As an experienced MATLAB developer and programming expert, strings form an integral part of my daily data analysis and software development workflows. This comprehensive 2600+ word guide focuses on effective techniques for taking string inputs from various sources and manipulating them for extracting relevant information.

Fetching String Input using the input() Function

The input() function provides a convenient way to take string input from the MATLAB command line.
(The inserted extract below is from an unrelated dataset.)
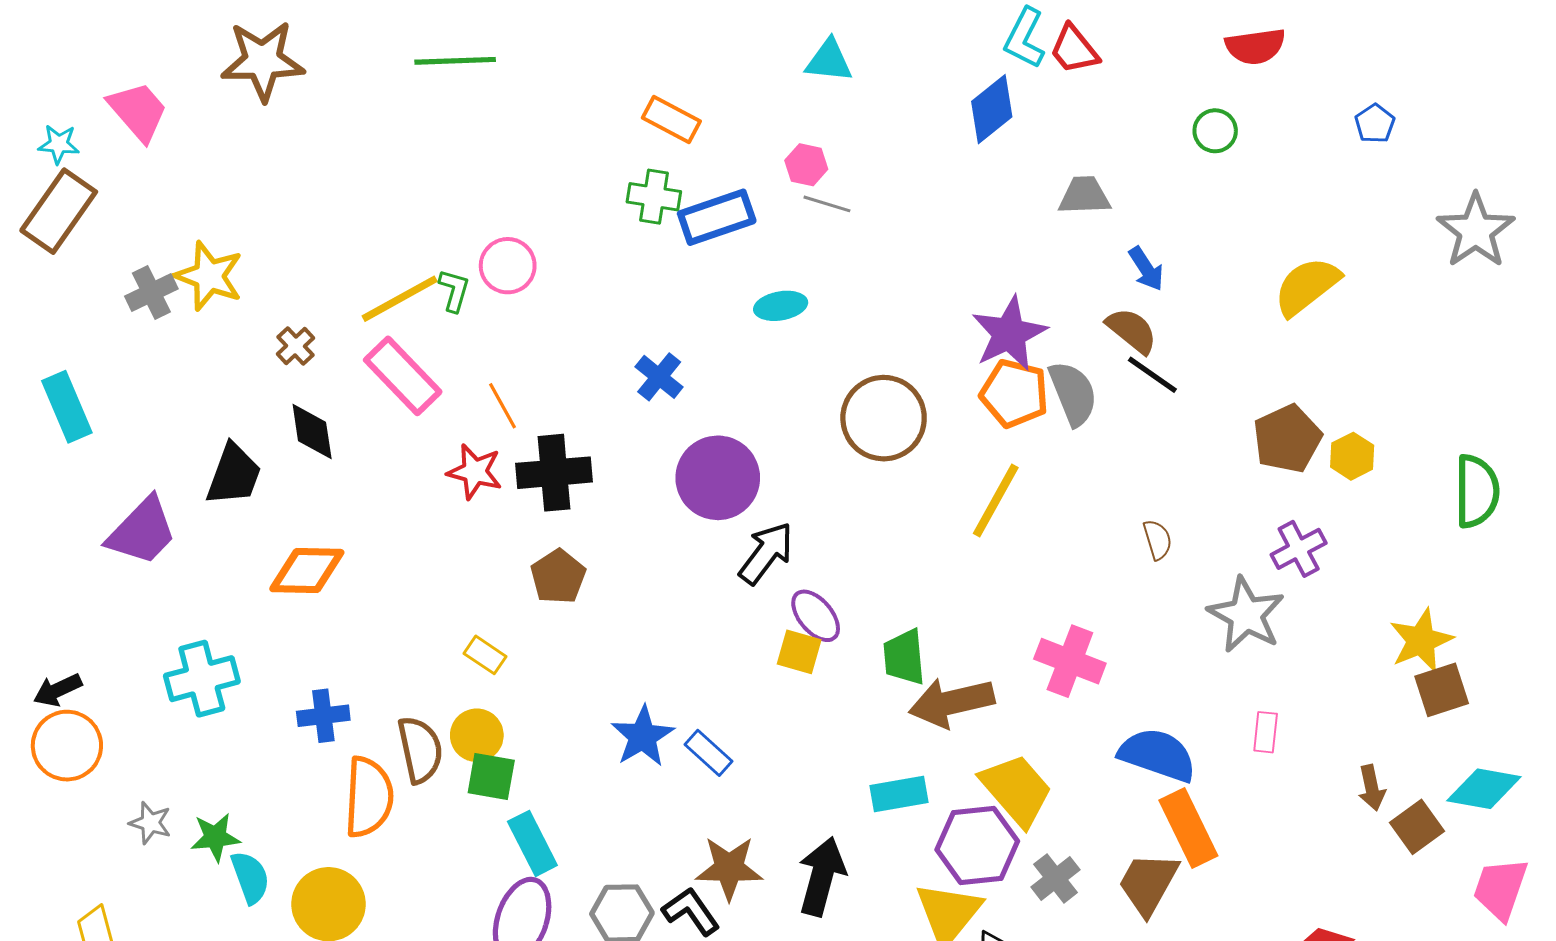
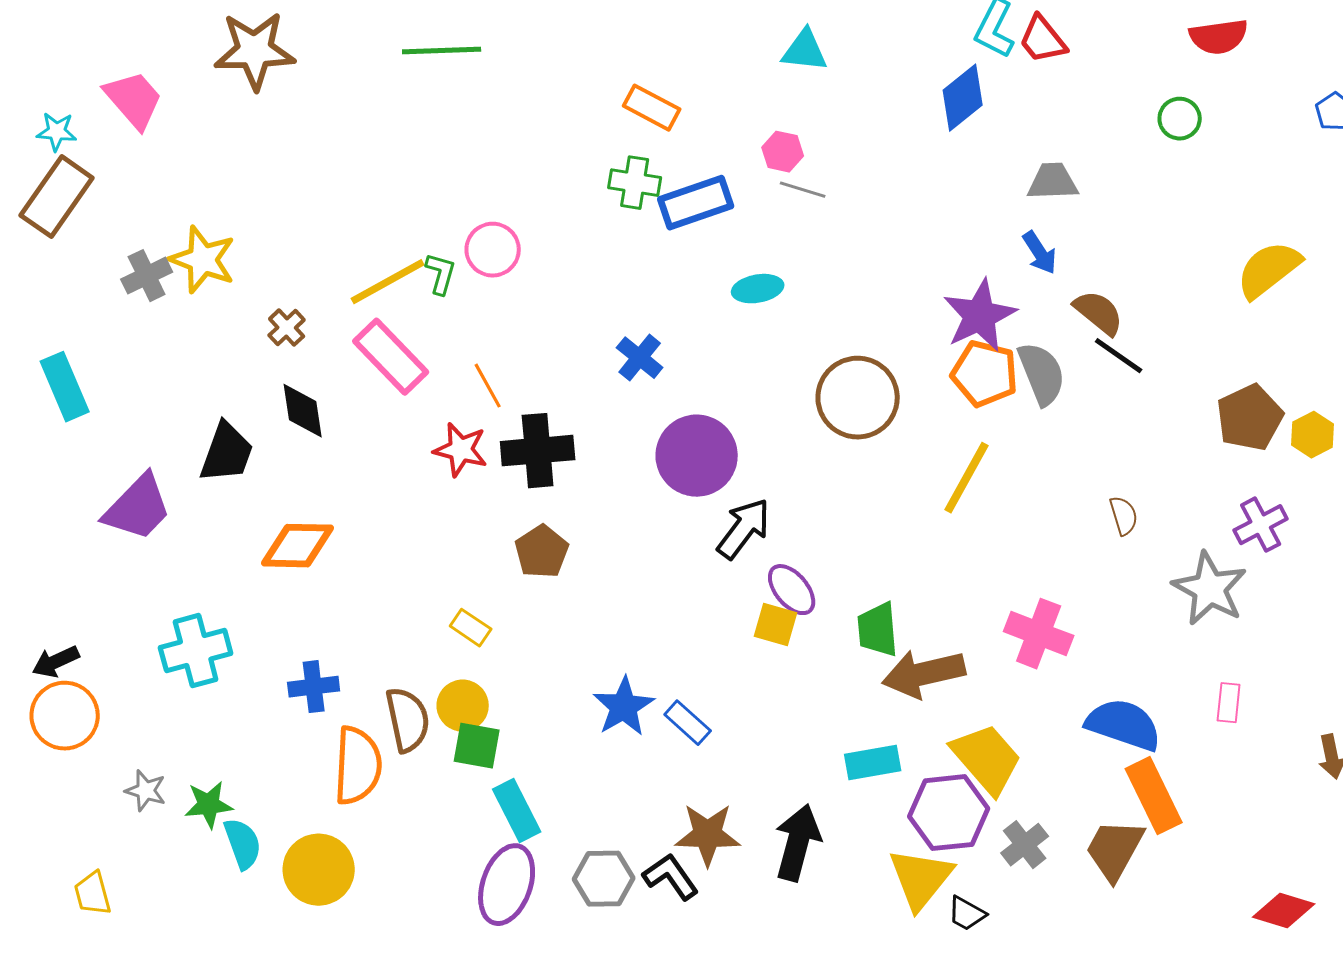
blue arrow: (1146, 269) -> (1040, 253), moved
The basic syntax is:

str = input(‘Prompt‘,‘s‘);

This displays the prompt, waits for user input and stores it as a string in str.

For example, here is a MATLAB script that takes name and age input:

name = input(‘Enter your name: ‘,‘s‘);
age = input(‘Enter your age: ‘);
fprintf(‘Hi %s, you are %d years old!\n‘,name,age)
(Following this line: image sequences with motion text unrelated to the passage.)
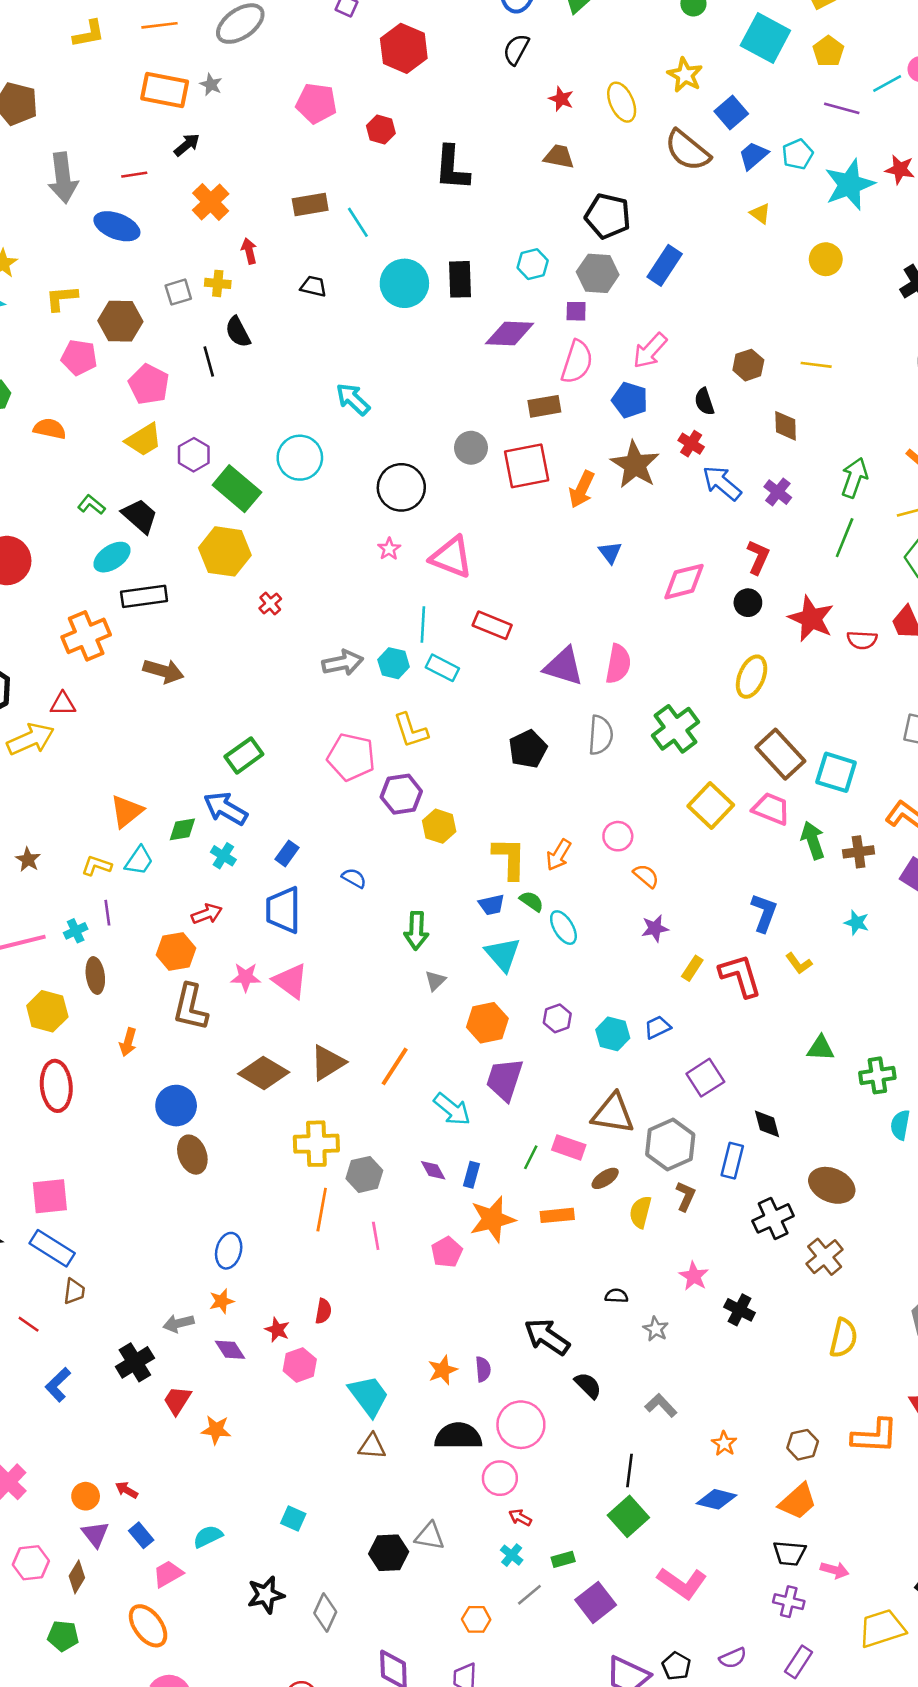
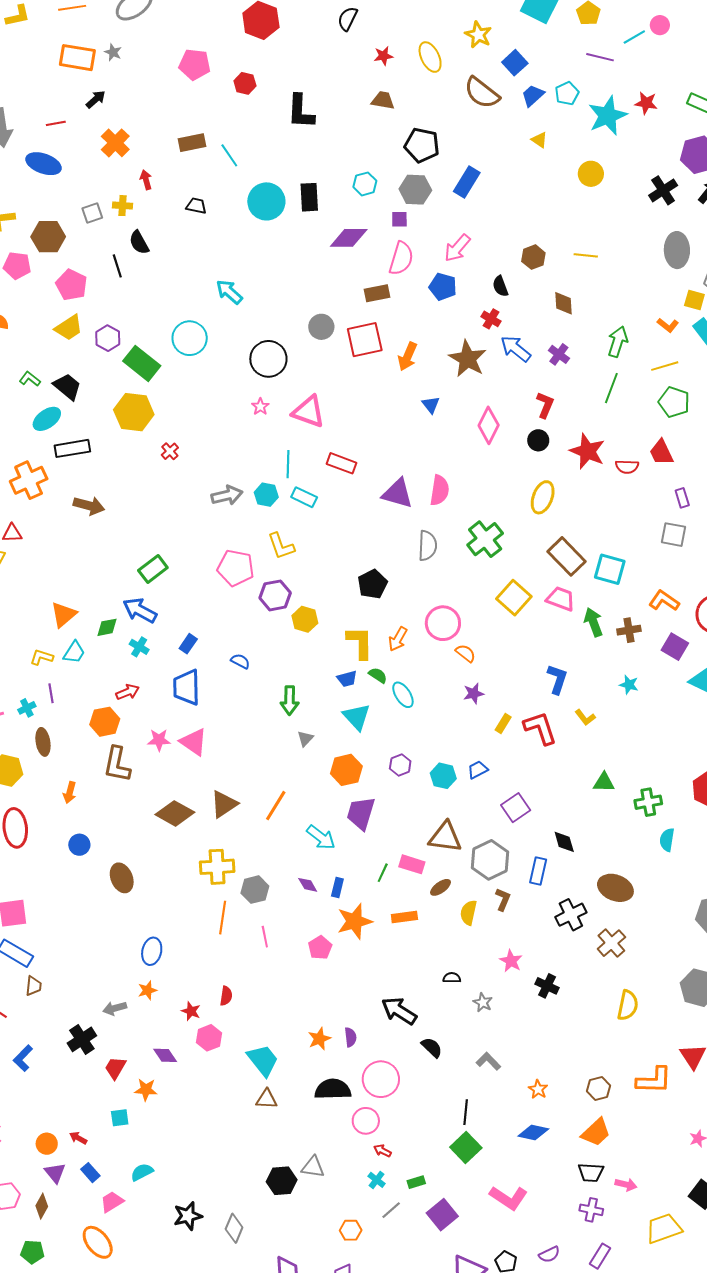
red star: (561, 99) -> (383, 56), turned -30
brown star: (635, 465) -> (468, 359), moved
pink diamond: (684, 582) -> (489, 425), turned -48
black pentagon: (528, 749) -> (372, 584), moved
pink circle: (618, 836) -> (443, 623), size x1.5
blue circle: (176, 1106) -> (79, 845), moved, size x0.7
purple diamond: (230, 1350) -> (165, 1055), moved
cyan square: (293, 1518) -> (120, 1118), moved, turned -30

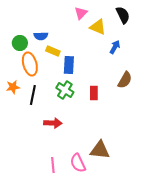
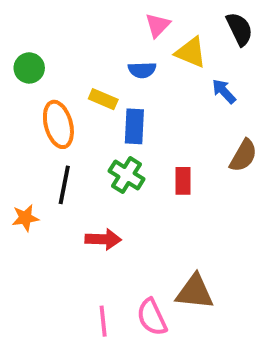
blue semicircle: (41, 36) -> (142, 70), moved
green circle: (20, 43) -> (29, 68), moved
blue arrow: (115, 47) -> (224, 91), turned -72
orange star: (13, 87) -> (25, 218), moved

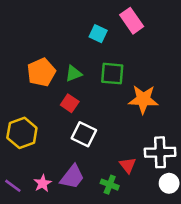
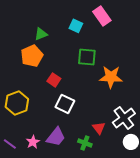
green triangle: (74, 74) -> (41, 34), moved
white cross: (160, 152) -> (124, 118), turned -35

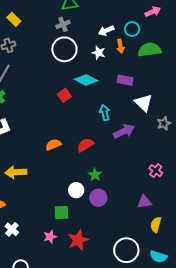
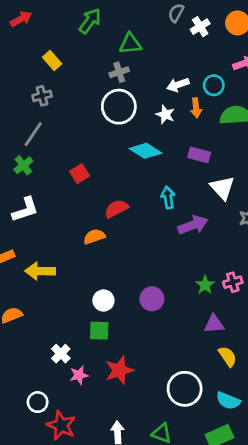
red square: (64, 95) -> (80, 174), moved
red semicircle: (85, 145) -> (116, 209), moved
pink cross: (156, 171) -> (233, 282), turned 32
green star: (95, 175) -> (205, 285), moved
white circle: (76, 190) -> (103, 301), moved
purple circle: (98, 198) -> (152, 299), moved
yellow semicircle: (156, 225) -> (228, 356), turned 126
white cross: (12, 229) -> (61, 354), moved
pink star: (50, 237) -> (79, 375), moved

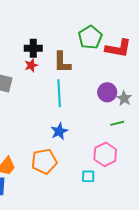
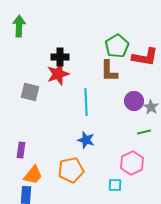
brown L-shape: (62, 62) -> (109, 71), moved
red star: (31, 65) -> (58, 74), size x1.6
blue star: (59, 131) -> (86, 140), turned -30

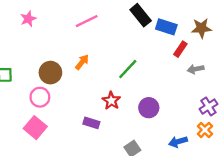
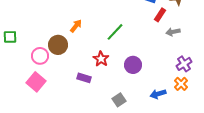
brown circle: (50, 73) -> (58, 45), moved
On execution, this prompts the user to input name and age, storing them in the respective variables. We can display these strings formatted as needed using fprintf().

Data Validation of Input String

We can validate that the string input matches an expected format before further usage:

pinRegex = ‘^\d{6}$‘; % Regular expression to match 6 digit pin
pin = input(‘Enter 6 digit PIN:‘,‘s‘);
while ~regexp(pin, pinRegex) 
   pin = input(‘Invalid! Re-enter: ‘,‘s‘); 
end

This keeps asking for re-input until a valid 6-digit PIN is entered by the user.

Preprocessing String Input

The input can be preprocessed before further usage as per requirements:

name = input(‘Enter your full name: ‘,‘s‘);
name = lower(strtrim(name)); % Convert to lower case and trim spaces
[firstName,lastName] = strtok(name); % Split on space to get first and last name 

Here we convert the name to lower case, remove padding spaces and split it into first and last names.

While input() provides an easy way to get user input, it is limited when reading input streams from files, websites or external systems. For that, MATLAB supports various file handling and web functionalities.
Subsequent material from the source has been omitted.